Exercise description: Write out each record exactly as given, but do not include the pictures.
Dataset records section start
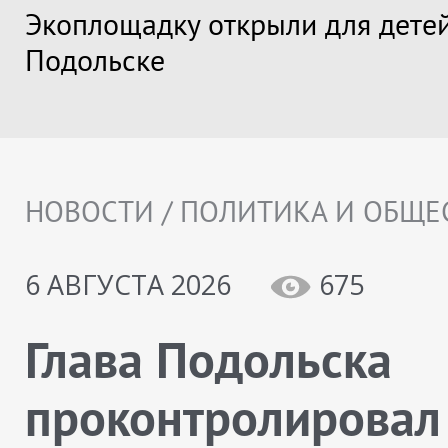
Экоплощадку открыли для детей
Подольске
НОВОСТИ / ПОЛИТИКА И ОБЩЕ
6 АВГУСТА 2026
675
Глава Подольска
проконтролировал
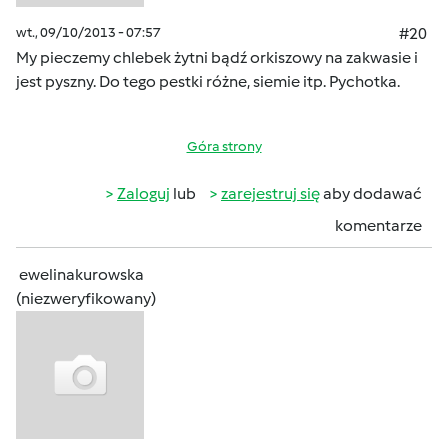
wt., 09/10/2013 - 07:57
#20
My pieczemy chlebek żytni bądź orkiszowy na zakwasie i
jest pyszny. Do tego pestki różne, siemie itp. Pychotka.
Góra strony
Zaloguj
lub
zarejestruj się
aby dodawać
komentarze
ewelinakurowska
(niezweryfikowany)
Dataset records section end
Solution:
Экоплощадку открыли для детей
Подольске
НОВОСТИ / ПОЛИТИКА И ОБЩЕ
6 АВГУСТА 2026
675
Глава Подольска
проконтролировал
wt., 09/10/2013 - 07:57
#20
My pieczemy chlebek żytni bądź orkiszowy na zakwasie i
jest pyszny. Do tego pestki różne, siemie itp. Pychotka.
Góra strony
Zaloguj
lub
zarejestruj się
aby dodawać
komentarze
ewelinakurowska
(niezweryfikowany)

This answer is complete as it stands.